Copy each line of the data below with the word "مهندسی".

BEGIN Exercise materials

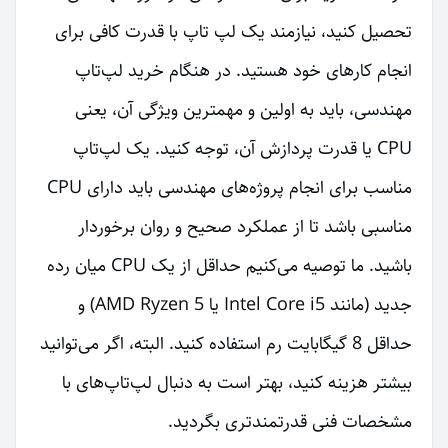
تحصیل کنید، نیازمند یک لپ تاپ با قدرت کافی برای
انجام کارهای خود هستید. در هنگام خرید لپ‌تاپ
مهندسی، باید به اولین و مهمترین ویژگی آن، یعنی
CPU یا قدرت پردازش آن، توجه کنید. یک لپ‌تاپ
مناسب برای انجام پروژه‌های مهندسی باید دارای CPU
مناسبی باشد تا از عملکرد صحیح و روان برخوردار
باشید. ما توصیه می‌کنیم حداقل از یک CPU میان رده
جدید (مانند Intel Core i5 یا AMD Ryzen 5) و
حداقل 8 گیگابایت رم استفاده کنید. البته، اگر می‌توانید
بیشتر هزینه کنید، بهتر است به دنبال لپ‌تاپ‌های با
مشخصات فنی قدرتمندتری بگردید.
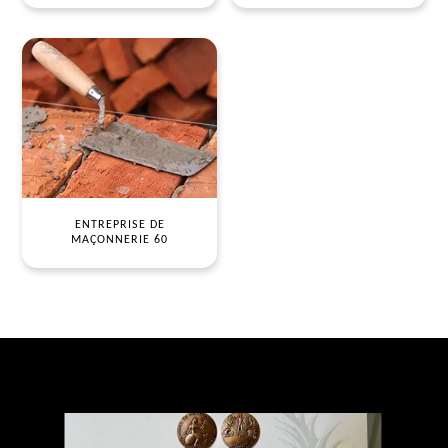
ENTREPRISE DE
MAÇONNERIE 60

END Exercise materials

- [The completed task]:
مهندسی، باید به اولین و مهمترین ویژگی آن، یعنی
مناسب برای انجام پروژه‌های مهندسی باید دارای CPU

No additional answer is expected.